When a line in the entries contains the word "fabbricato", copy that line in full.

Saved entries
------------------------------------

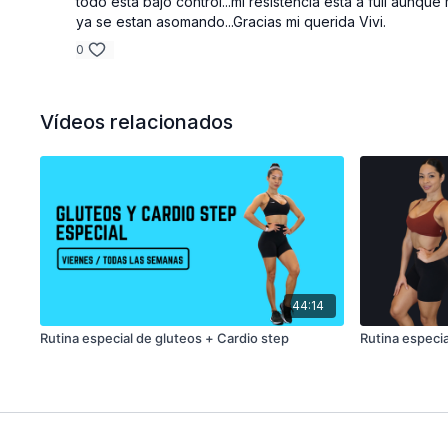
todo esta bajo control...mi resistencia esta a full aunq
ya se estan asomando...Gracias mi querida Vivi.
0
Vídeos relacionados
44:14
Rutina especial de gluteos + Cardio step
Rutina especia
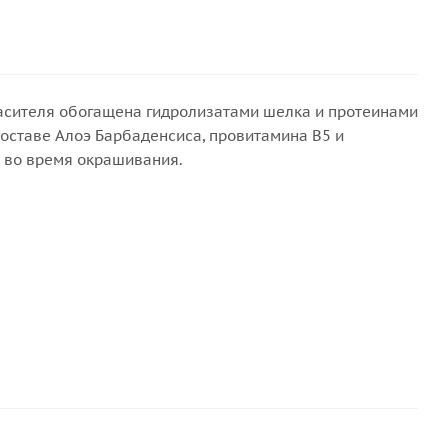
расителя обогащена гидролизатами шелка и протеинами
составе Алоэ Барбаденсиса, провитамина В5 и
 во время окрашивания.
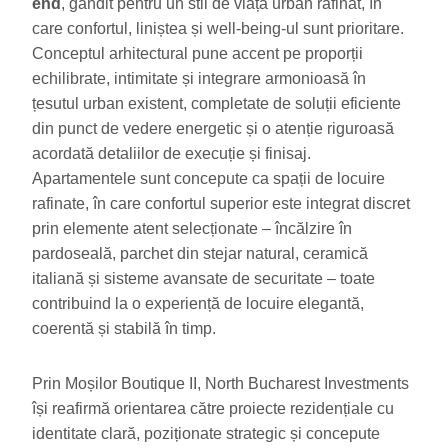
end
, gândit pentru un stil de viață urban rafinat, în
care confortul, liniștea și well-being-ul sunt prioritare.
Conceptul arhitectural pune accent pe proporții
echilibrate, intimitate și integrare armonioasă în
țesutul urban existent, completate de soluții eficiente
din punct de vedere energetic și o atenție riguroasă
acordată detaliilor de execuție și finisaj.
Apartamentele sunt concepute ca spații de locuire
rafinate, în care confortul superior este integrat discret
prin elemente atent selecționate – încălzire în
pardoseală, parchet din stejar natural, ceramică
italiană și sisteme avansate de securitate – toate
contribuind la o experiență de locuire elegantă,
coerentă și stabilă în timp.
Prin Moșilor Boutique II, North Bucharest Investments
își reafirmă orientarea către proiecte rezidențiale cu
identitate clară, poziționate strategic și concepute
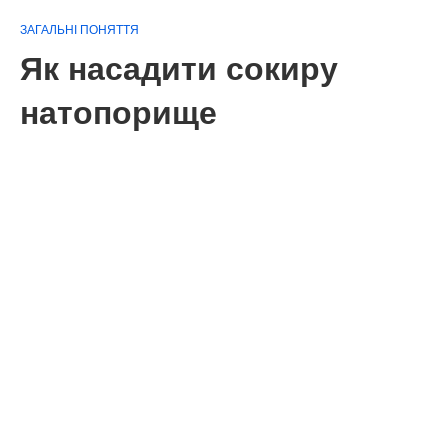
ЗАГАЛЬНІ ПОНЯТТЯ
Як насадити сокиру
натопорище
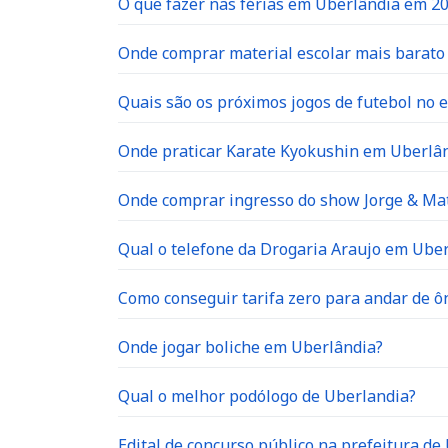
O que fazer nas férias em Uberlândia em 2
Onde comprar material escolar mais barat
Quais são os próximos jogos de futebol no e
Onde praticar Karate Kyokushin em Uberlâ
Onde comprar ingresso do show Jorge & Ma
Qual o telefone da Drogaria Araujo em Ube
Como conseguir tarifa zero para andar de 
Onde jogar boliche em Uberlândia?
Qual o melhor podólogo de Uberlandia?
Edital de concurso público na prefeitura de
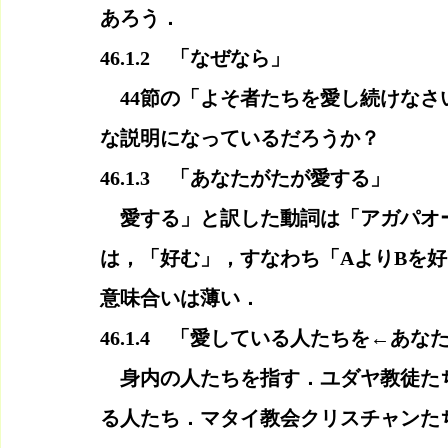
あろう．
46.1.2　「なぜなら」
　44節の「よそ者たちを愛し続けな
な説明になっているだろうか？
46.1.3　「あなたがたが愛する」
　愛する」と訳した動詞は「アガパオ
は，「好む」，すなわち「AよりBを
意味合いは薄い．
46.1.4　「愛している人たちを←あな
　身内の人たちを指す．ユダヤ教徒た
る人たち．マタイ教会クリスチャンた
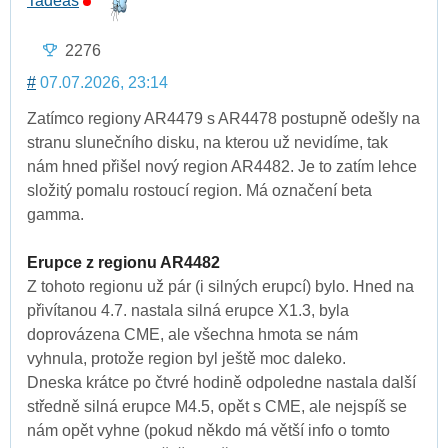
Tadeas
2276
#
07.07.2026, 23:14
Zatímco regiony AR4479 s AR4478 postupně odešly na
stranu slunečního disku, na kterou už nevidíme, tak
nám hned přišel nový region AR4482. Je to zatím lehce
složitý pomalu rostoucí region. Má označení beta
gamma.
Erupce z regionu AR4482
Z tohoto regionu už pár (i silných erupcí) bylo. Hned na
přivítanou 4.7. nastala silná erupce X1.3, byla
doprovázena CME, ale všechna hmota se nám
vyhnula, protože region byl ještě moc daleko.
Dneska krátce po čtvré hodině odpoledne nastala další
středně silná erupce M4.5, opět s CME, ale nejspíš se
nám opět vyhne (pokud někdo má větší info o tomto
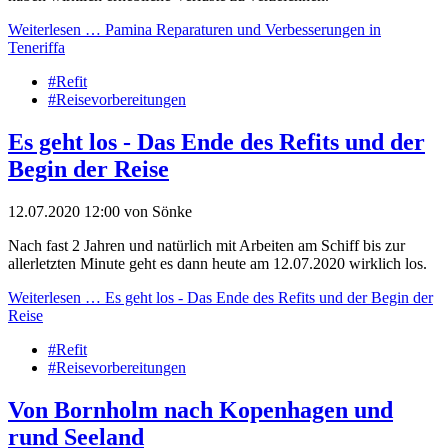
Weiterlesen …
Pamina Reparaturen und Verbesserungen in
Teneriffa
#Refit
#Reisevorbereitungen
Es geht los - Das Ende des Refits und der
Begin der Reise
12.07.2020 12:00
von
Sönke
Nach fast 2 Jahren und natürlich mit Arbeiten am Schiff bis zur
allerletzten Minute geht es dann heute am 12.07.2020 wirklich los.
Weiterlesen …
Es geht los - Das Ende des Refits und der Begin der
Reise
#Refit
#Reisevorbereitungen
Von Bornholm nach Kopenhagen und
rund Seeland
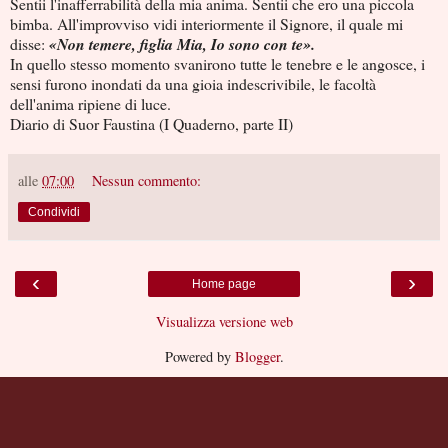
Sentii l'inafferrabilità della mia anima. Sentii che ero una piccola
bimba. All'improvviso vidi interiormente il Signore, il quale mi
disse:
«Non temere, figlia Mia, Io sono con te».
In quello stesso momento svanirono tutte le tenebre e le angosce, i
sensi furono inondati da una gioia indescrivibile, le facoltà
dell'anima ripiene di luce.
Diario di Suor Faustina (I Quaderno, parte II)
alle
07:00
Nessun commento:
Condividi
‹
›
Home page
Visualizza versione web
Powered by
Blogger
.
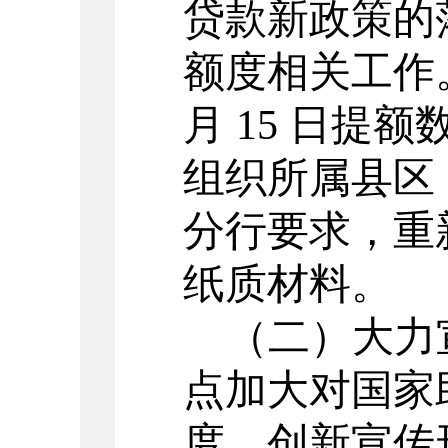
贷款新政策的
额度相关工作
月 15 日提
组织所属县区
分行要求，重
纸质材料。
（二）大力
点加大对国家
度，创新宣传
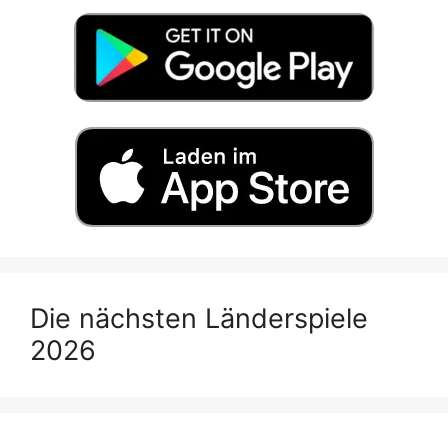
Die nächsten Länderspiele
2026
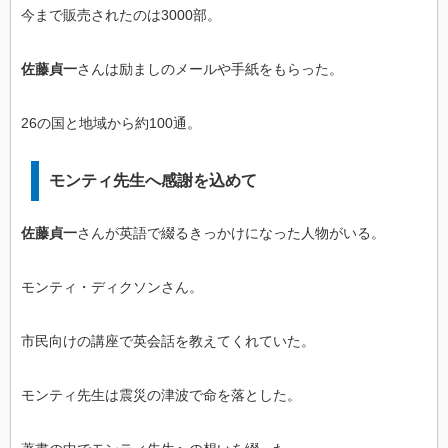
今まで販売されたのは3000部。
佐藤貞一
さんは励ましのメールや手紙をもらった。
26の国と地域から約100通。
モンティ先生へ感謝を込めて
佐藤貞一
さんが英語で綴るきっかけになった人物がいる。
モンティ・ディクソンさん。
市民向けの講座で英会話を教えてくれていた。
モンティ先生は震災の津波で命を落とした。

------------------------------------

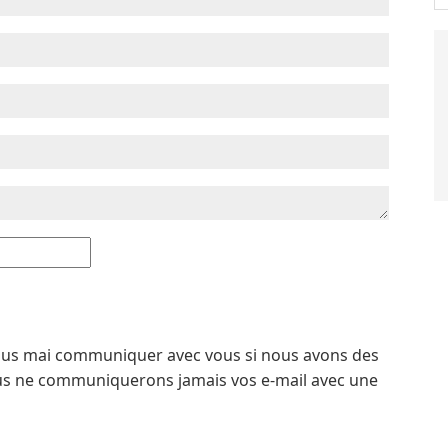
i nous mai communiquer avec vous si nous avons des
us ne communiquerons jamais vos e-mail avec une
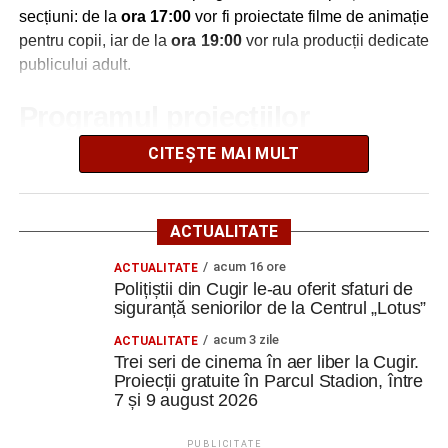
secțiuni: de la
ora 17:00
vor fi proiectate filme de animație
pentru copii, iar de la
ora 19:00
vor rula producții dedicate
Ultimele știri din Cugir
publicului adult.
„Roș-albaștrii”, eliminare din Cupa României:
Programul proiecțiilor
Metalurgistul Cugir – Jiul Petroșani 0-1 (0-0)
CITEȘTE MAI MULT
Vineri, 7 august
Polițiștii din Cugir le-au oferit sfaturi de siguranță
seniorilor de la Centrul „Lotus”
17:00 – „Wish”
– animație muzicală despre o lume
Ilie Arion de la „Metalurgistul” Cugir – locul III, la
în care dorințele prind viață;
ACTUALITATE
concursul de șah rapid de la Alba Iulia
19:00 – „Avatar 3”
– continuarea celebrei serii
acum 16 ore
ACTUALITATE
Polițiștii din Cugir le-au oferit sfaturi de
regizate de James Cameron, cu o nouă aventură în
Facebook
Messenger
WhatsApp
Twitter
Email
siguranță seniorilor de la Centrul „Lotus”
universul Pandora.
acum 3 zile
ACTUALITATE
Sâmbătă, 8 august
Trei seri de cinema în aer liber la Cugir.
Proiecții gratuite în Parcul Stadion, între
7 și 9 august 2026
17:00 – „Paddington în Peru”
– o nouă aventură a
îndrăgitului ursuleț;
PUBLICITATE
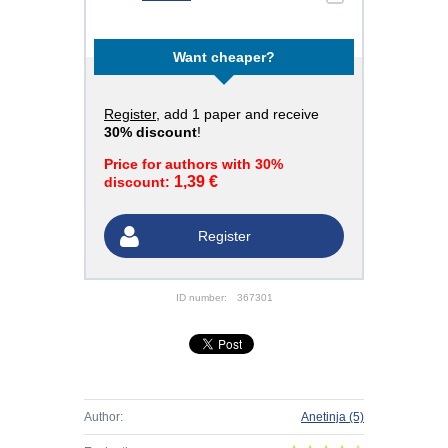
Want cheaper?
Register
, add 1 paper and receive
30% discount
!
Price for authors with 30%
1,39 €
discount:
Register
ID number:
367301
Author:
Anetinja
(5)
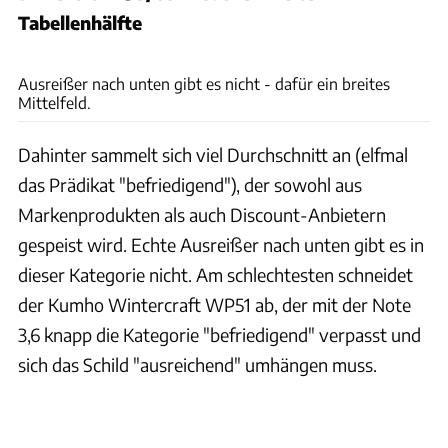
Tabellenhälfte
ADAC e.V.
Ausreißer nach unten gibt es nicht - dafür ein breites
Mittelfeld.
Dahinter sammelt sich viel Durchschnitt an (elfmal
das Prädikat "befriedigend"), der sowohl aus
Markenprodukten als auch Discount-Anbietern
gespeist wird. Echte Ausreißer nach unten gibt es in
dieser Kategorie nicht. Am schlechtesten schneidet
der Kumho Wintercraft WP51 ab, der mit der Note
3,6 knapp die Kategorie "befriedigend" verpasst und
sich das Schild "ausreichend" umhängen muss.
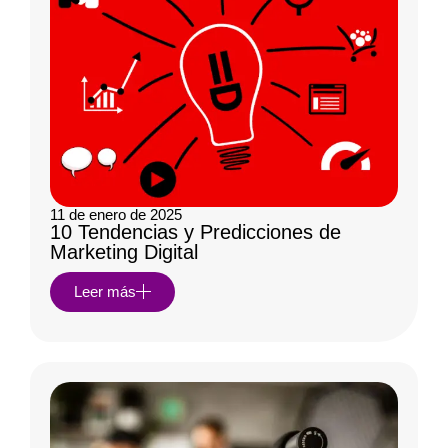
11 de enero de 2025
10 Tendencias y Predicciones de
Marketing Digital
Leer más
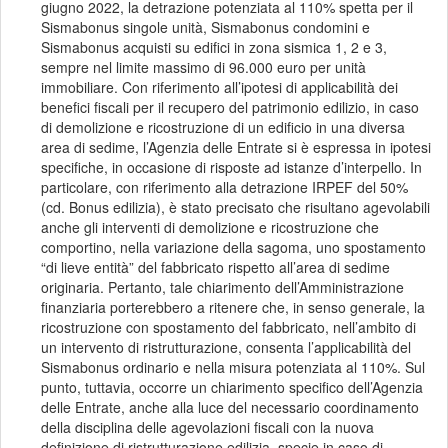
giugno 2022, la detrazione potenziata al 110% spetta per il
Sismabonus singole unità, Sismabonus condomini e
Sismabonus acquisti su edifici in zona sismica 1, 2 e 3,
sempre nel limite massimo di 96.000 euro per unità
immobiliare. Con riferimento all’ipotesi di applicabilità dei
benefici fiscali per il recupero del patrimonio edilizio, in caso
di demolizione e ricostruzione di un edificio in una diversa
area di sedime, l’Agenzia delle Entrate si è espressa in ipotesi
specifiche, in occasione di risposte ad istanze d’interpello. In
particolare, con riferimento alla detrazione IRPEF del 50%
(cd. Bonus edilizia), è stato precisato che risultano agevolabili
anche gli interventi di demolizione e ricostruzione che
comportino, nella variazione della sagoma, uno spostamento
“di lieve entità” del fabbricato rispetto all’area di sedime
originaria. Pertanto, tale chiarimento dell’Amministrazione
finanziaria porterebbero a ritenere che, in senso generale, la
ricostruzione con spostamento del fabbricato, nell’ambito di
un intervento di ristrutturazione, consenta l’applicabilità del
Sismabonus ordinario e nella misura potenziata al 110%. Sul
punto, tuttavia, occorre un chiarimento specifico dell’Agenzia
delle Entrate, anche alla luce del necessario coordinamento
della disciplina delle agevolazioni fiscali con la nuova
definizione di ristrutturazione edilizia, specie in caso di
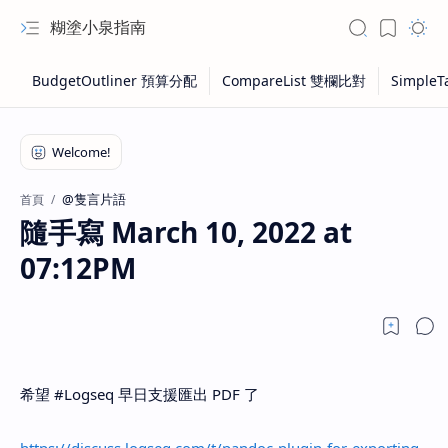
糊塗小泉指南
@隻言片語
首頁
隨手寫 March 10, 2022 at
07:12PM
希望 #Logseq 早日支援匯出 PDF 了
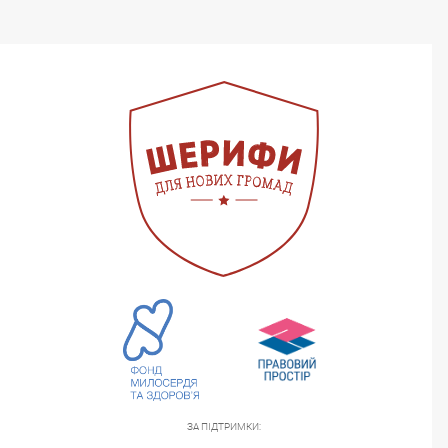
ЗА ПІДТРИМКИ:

------------------------------------

• _COMPLETED EXERCISE_
“di lieve entità” del fabbricato rispetto all’area di sedime
ricostruzione con spostamento del fabbricato, nell’ambito di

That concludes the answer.